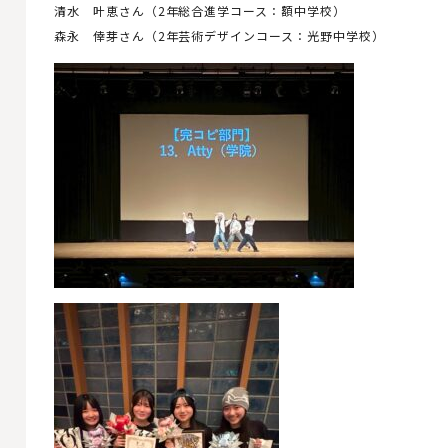
清水 叶恵さん（2年総合進学コース：額中学校）
森永 倖芽さん（2年芸術デザインコース：光野中学校）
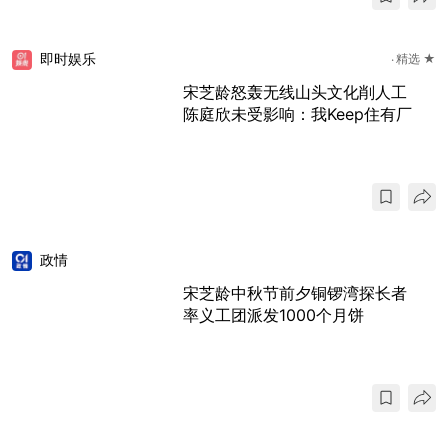
即时娱乐
精选 ★
宋芝龄怒轰无线山头文化削人工
陈庭欣未受影响：我Keep住有厂
政情
宋芝龄中秋节前夕铜锣湾探长者
率义工团派发1000个月饼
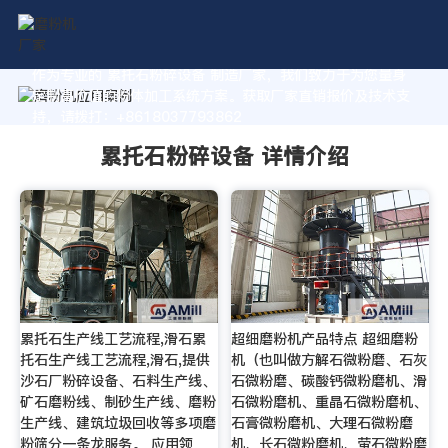
作为专业的 累托石粉碎设备 制造厂家，我们致力于为您量身
定制高价值的粉体加工系统方案。获取厂家直销报价及技术支
持，请拨打：+8618037793862
累托石粉碎设备 详情介绍
累托石生产线工艺流程,滑石累
超细磨粉机产品特点 超细磨粉
托石生产线工艺流程,滑石,提供
机（也叫做方解石微粉磨、石灰
沙石厂粉碎设备、石料生产线、
石微粉磨、碳酸钙微粉磨机、滑
矿石磨粉线、制砂生产线、磨粉
石微粉磨机、重晶石微粉磨机、
生产线、建筑垃圾回收等多项磨
石膏微粉磨机、大理石微粉磨
粉筛分一条龙服务。 应用领
机、长石微粉磨机、萤石微粉磨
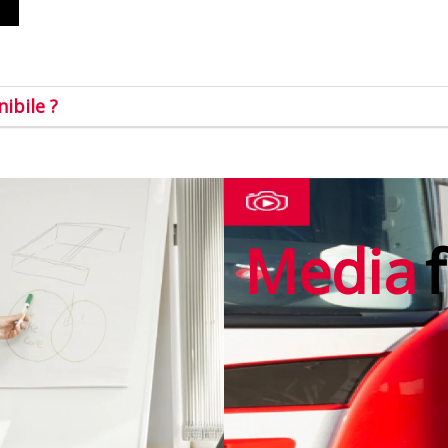
ibile ?
Media
f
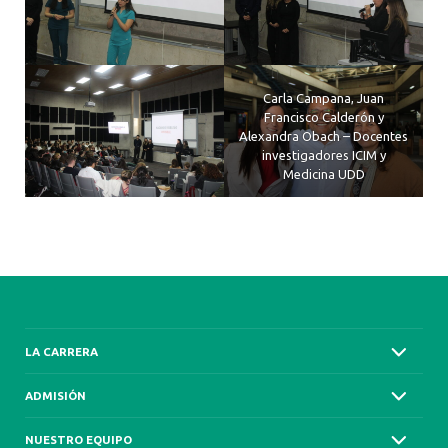
Carla Campana, Juan
Francisco Calderón y
Alexandra Obach – Docentes
investigadores ICIM y
Medicina UDD
LA CARRERA
ADMISIÓN
NUESTRO EQUIPO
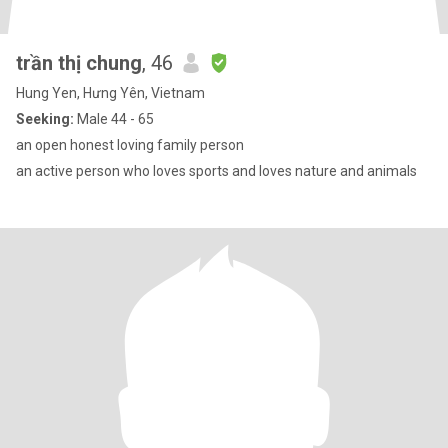
trần thị chung
, 46
Hung Yen, Hưng Yên, Vietnam
Seeking:
Male 44 - 65
an open honest loving family person
an active person who loves sports and loves nature and animals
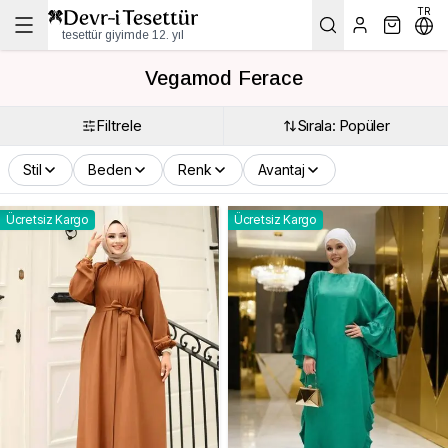
TR
tesettür giyimde 12. yıl
Vegamod Ferace
Filtrele
Sırala: Popüler
Stil
Beden
Renk
Avantaj
Ücretsiz Kargo
Ücretsiz Kargo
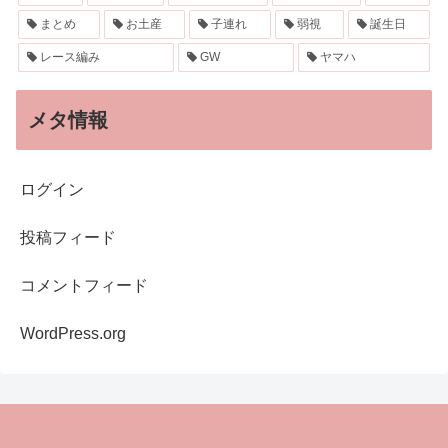
まとめ
お土産
子連れ
弱視
誕生日
レース編み
GW
ヤマハ
メタ情報
ログイン
投稿フィード
コメントフィード
WordPress.org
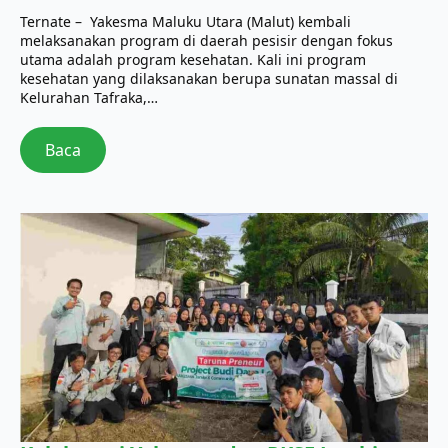
Ternate – Yakesma Maluku Utara (Malut) kembali
melaksanakan program di daerah pesisir dengan fokus
utama adalah program kesehatan. Kali ini program
kesehatan yang dilaksanakan berupa sunatan massal di
Kelurahan Tafraka,…
Baca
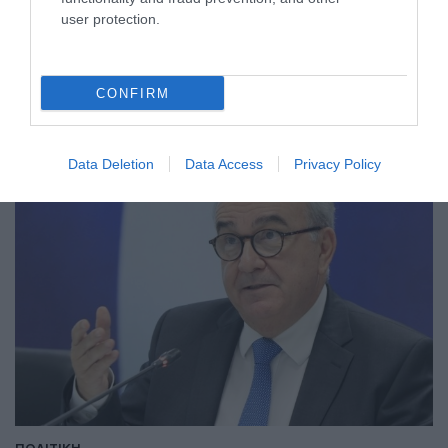
Ευρωπαϊκό Κοινοβούλιο: Το ψηφιακό ευρώ θα
user protection.
είναι πραγματικότητα έως το 2029»
Τι ανέφερε κατά την συνεδρίαση του Eurogroup
CONFIRM
09.07.2026 - 20:24
Data Deletion
Data Access
Privacy Policy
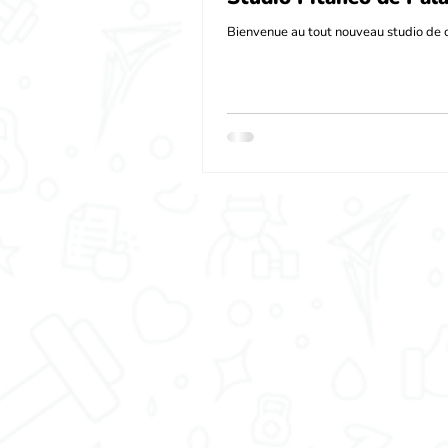
Bienvenue au tout nouveau studio de 
Fitaneo de Palaiseau, un espace dyna
inspirant de 100 mètres carrés dédié à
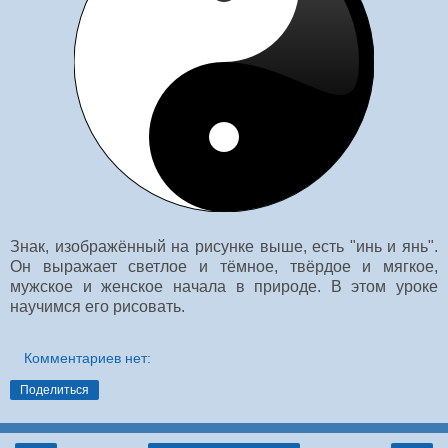
Знак, изображённый на рисунке выше, есть "инь и янь".
Он выражает светлое и тёмное, твёрдое и мягкое,
мужское и женское начала в природе. В этом уроке
научимся его рисовать.
Комментариев нет:
Поделиться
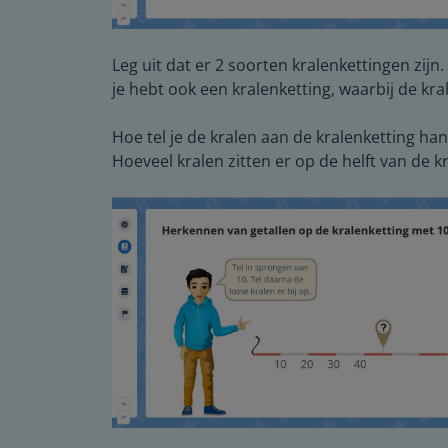
Leg uit dat er 2 soorten kralenkettingen zijn.
je hebt ook een kralenketting, waarbij de kral
Hoe tel je de kralen aan de kralenketting ha
Hoeveel kralen zitten er op de helft van de k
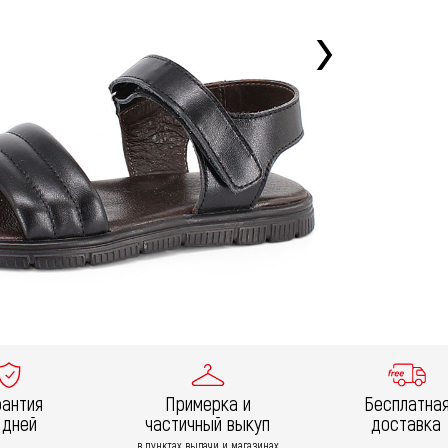
рантия
Примерка и
Бесплатна
 дней
частичный выкуп
доставка
в пунктах выдачи и магазинах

Exercise objective:
For each entry above, write it out again exactly but leave out any picture.

Expected answer:
清水 叶恵さん（2年総合進学コース：額中学校）
森永 倖芽さん（2年芸術デザインコース：光野中学校）
即时娱乐
精选 ★
宋芝龄怒轰无线山头文化削人工
陈庭欣未受影响：我Keep住有厂
政情
宋芝龄中秋节前夕铜锣湾探长者
率义工团派发1000个月饼
作为专业的 累托石粉碎设备 制造厂家，我们致力于为您量身
定制高价值的粉体加工系统方案。获取厂家直销报价及技术支
持，请拨打：+8618037793862
累托石粉碎设备 详情介绍
累托石生产线工艺流程,滑石累
超细磨粉机产品特点 超细磨粉
托石生产线工艺流程,滑石,提供
机（也叫做方解石微粉磨、石灰
沙石厂粉碎设备、石料生产线、
石微粉磨、碳酸钙微粉磨机、滑
矿石磨粉线、制砂生产线、磨粉
石微粉磨机、重晶石微粉磨机、
生产线、建筑垃圾回收等多项磨
石膏微粉磨机、大理石微粉磨
粉筛分一条龙服务。 应用领
机、长石微粉磨机、萤石微粉磨
ibile ?
Media
f
Carla Campana, Juan
Francisco Calderón y
Alexandra Obach – Docentes
investigadores ICIM y
Medicina UDD
LA CARRERA
ADMISIÓN
NUESTRO EQUIPO
trần thị chung
, 46
Hung Yen, Hưng Yên, Vietnam
Seeking:
Male 44 - 65
an open honest loving family person
an active person who loves sports and loves nature and animals
TR
tesettür giyimde 12. yıl
Vegamod Ferace
Filtrele
Sırala: Popüler
Stil
Beden
Renk
Avantaj
Ücretsiz Kargo
Ücretsiz Kargo
まとめ
お土産
子連れ
弱視
誕生日
レース編み
GW
ヤマハ
メタ情報
ログイン
投稿フィード
コメントフィード
WordPress.org
Ternate – Yakesma Maluku Utara (Malut) kembali
melaksanakan program di daerah pesisir dengan fokus
utama adalah program kesehatan. Kali ini program
kesehatan yang dilaksanakan berupa sunatan massal di
Kelurahan Tafraka,…
Baca
Ευρωπαϊκό Κοινοβούλιο: Το ψηφιακό ευρώ θα
user protection.
είναι πραγματικότητα έως το 2029»
Τι ανέφερε κατά την συνεδρίαση του Eurogroup
CONFIRM
09.07.2026 - 20:24
Data Deletion
Data Access
Privacy Policy
Bienvenue au tout nouveau studio de 
Fitaneo de Palaiseau, un espace dyna
inspirant de 100 mètres carrés dédié à
Знак, изображённый на рисунке выше, есть "инь и янь".
Он выражает светлое и тёмное, твёрдое и мягкое,
мужское и женское начала в природе. В этом уроке
научимся его рисовать.
Комментариев нет:
Поделиться
Leg uit dat er 2 soorten kralenkettingen zijn.
je hebt ook een kralenketting, waarbij de kral
Hoe tel je de kralen aan de kralenketting ha
Hoeveel kralen zitten er op de helft van de k
рантия
Примерка и
Бесплатна
 дней
частичный выкуп
доставка
в пунктах выдачи и магазинах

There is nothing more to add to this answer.